Phoenix, AZ – Brewer is out rounding up support for Proposition 100 which would
hike the state sales tax by a penny for three years, raising an
estimated $1 billion a year. But House Speaker Kirk Adams and
some Republican lawmakers want a package of income and property
tax cuts for business they say is needed to stimulate the
economy. That bill with its $950 million a year price tag failed
in the Senate. But Brewer noted that Adams has vowed a new effort
next session.

(The Legislature is the Legislature. They could do what they
wish. But they surely are accountable to the people that elect
them.)

Brewer dodged questions about whether she will veto such a bill
if it reaches her desk.

(I think everybody knows where Jan Brewer stands. I stand yes on
Proposition 100, a temporary sales tax for three years.)

It was only after the press conference was over that Brewer, away
from the microphones, made a clearer statement. She said -- quote
-- there is no way that we're going to go out and ask the people
of the state of Arizona to vote for a temporary tax and come back
and do business tax cuts. Proposition 100 also picked up what
could be an important endorsement. Earlier this year Democrat
Terry Goddard said he couldn't support asking voters to hike
taxes on virtually every product they buy when the tax code is
full of exemptions for things like hair care and even dog
grooming. Goddard said he still questions those loopholes.

(I think the better approach would have been to put all the
loopholes on the table and decide how to bridge the budget gap by
closing loopholes rather than imposing a new tax.)
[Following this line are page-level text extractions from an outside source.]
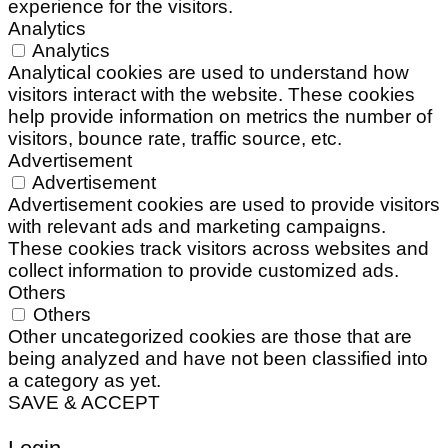
experience for the visitors.
Analytics
Analytics
Analytical cookies are used to understand how
visitors interact with the website. These cookies
help provide information on metrics the number of
visitors, bounce rate, traffic source, etc.
Advertisement
Advertisement
Advertisement cookies are used to provide visitors
with relevant ads and marketing campaigns.
These cookies track visitors across websites and
collect information to provide customized ads.
Others
Others
Other uncategorized cookies are those that are
being analyzed and have not been classified into
a category as yet.
SAVE & ACCEPT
But Goddard said that given the condition of the state's
finances, this is the only choice -- and only chance -- voters
have to save public education which will take a $428 million hit
if the measure fails.

(I deplore the process. But at this moment I don't know what
other choices the voters have. It's a very bad situation. I think
it needs to be remedied with more substantive tax reform in the
future. But right now if it's unsuccessful I know it puts
education into a world of hurt and the damage will be very, very
longlasting.)

Goddard's conversion leaves Brewer's three Republican primary
foes as the only gubernatorial hopefuls against the levy. For
Arizona Public Radio this is Howard Fischer.